An AI-powered semantic search engine for music samples that allows you to find audio samples using natural language descriptions. The system uses the CLAP model (Contrastive Language-Audio Pretraining) to understand both audio content and text descriptions, enabling semantic search capabilities.
NOTE: The current implementation is compatible only with MacOS. Minor adjustments are required for Windows and Linux compatibility, which will be addressed soon.
https://www.loom.com/share/f41e5a06b34e448899467bd3a7bae744?sid=cee4ebdb-a03e-496e-8bfe-35c8f3f91010
- Index all your audio samples to a vector database.
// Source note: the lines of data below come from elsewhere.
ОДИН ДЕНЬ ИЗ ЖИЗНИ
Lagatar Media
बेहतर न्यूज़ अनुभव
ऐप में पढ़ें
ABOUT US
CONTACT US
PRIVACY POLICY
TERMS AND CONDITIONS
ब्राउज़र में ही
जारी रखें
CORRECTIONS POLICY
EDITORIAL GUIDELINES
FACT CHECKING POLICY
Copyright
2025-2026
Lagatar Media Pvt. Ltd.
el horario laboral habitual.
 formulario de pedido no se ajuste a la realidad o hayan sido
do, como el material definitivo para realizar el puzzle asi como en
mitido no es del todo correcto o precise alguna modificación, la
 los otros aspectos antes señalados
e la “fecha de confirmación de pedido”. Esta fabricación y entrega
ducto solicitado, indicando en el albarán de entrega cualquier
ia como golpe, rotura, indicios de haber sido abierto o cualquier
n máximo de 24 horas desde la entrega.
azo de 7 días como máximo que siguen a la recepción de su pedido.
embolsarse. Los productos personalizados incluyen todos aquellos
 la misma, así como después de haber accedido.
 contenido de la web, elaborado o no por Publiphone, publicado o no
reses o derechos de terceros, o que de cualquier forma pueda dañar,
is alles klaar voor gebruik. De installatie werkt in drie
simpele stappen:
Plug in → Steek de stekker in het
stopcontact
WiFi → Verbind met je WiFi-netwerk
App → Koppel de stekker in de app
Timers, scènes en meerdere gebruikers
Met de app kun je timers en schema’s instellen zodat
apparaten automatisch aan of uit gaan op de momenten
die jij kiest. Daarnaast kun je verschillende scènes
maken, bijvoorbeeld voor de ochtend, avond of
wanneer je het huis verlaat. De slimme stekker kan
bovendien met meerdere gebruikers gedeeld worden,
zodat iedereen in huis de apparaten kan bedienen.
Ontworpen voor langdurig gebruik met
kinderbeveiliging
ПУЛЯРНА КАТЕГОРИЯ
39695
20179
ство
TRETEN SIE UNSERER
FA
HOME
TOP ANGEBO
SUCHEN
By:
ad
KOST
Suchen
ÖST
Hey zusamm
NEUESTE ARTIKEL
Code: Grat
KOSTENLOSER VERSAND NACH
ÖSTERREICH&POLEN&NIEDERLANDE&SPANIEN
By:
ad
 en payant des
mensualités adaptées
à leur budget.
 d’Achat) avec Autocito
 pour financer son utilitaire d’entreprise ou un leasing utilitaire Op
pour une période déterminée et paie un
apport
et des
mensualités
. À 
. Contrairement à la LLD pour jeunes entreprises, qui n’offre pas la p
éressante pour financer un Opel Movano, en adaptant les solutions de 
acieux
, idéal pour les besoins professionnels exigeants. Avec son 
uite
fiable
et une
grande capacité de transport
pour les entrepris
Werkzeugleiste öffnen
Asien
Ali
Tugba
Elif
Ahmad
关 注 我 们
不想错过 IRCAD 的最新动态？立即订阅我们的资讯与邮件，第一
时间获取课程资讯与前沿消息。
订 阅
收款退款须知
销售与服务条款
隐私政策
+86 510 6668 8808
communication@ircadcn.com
- Semantic search using natural language descriptions.
- Python 3.11+
- Poetry 1.8.3+
- Docker
- Docker Compose
- libsndfile
- Clone the repository.
git clone https://github.com/dariowsz/sample-search
cd sample-search- Create virtual environment and install dependencies.
python -m venv .venv
source .venv/bin/activate
poetry install --only=main- Install PyTorch manually. PyTorch installation is separated from the rest of the dependencies because it requires a different set of commands for each operating system and hardware architecture. If you are using MacOS, you can install it using the following command:
pip install -r requirements.macos.txt- Start the vector database with Docker Compose.
docker compose up -d-
[OPTIONAL] Change the environment variables. I pushed them because there are no secrets here.
-
Run the application.
streamlit run src/demo.py- Add a way to search samples by audio.
- Compatibility with other OS (Windows and Linux)
- Improve the UI/UX.
- Add new encoder models and improve existing ones.
- Finish Swift application with CoreML models (once Apple allows it).